** Saved entries **
--*--

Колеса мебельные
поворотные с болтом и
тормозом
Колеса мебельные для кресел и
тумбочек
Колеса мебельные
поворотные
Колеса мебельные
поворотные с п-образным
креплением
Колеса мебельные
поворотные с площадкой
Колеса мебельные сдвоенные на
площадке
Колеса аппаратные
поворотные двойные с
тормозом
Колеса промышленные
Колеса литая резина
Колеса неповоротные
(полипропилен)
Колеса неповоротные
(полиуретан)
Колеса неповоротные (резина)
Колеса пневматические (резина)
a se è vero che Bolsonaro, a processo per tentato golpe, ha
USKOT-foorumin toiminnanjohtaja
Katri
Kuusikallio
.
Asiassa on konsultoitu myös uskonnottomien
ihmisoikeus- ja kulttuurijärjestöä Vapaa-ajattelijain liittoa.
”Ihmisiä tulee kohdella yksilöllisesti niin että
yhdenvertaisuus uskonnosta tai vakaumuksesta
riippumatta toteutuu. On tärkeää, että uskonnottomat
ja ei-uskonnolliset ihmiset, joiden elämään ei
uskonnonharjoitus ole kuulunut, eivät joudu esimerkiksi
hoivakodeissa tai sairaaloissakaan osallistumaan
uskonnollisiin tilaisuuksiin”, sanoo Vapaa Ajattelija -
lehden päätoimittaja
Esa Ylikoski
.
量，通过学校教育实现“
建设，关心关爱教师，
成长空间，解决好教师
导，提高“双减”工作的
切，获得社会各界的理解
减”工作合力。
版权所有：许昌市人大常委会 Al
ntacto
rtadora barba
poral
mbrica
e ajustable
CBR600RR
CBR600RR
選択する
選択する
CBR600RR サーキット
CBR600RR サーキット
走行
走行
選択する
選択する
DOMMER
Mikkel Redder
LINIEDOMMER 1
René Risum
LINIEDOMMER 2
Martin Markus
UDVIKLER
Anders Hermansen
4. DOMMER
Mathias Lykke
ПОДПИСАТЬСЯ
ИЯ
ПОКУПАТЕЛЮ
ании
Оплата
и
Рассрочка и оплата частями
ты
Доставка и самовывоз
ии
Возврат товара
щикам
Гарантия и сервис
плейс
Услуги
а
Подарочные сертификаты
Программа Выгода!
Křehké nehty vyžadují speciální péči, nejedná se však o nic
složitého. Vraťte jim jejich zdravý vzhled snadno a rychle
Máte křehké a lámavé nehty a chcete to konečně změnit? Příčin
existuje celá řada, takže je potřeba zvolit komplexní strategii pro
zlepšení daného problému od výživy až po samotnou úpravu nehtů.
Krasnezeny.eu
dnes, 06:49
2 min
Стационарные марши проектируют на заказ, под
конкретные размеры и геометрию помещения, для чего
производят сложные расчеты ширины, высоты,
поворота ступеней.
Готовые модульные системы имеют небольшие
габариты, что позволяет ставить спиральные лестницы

--*--

** Problem to work on **
Starting at the line that contains "производят сложные расчеты", reproduce each line through the end of the records exactly, both ends included.

** Output below **
производят сложные расчеты ширины, высоты,
поворота ступеней.
Готовые модульные системы имеют небольшие
габариты, что позволяет ставить спиральные лестницы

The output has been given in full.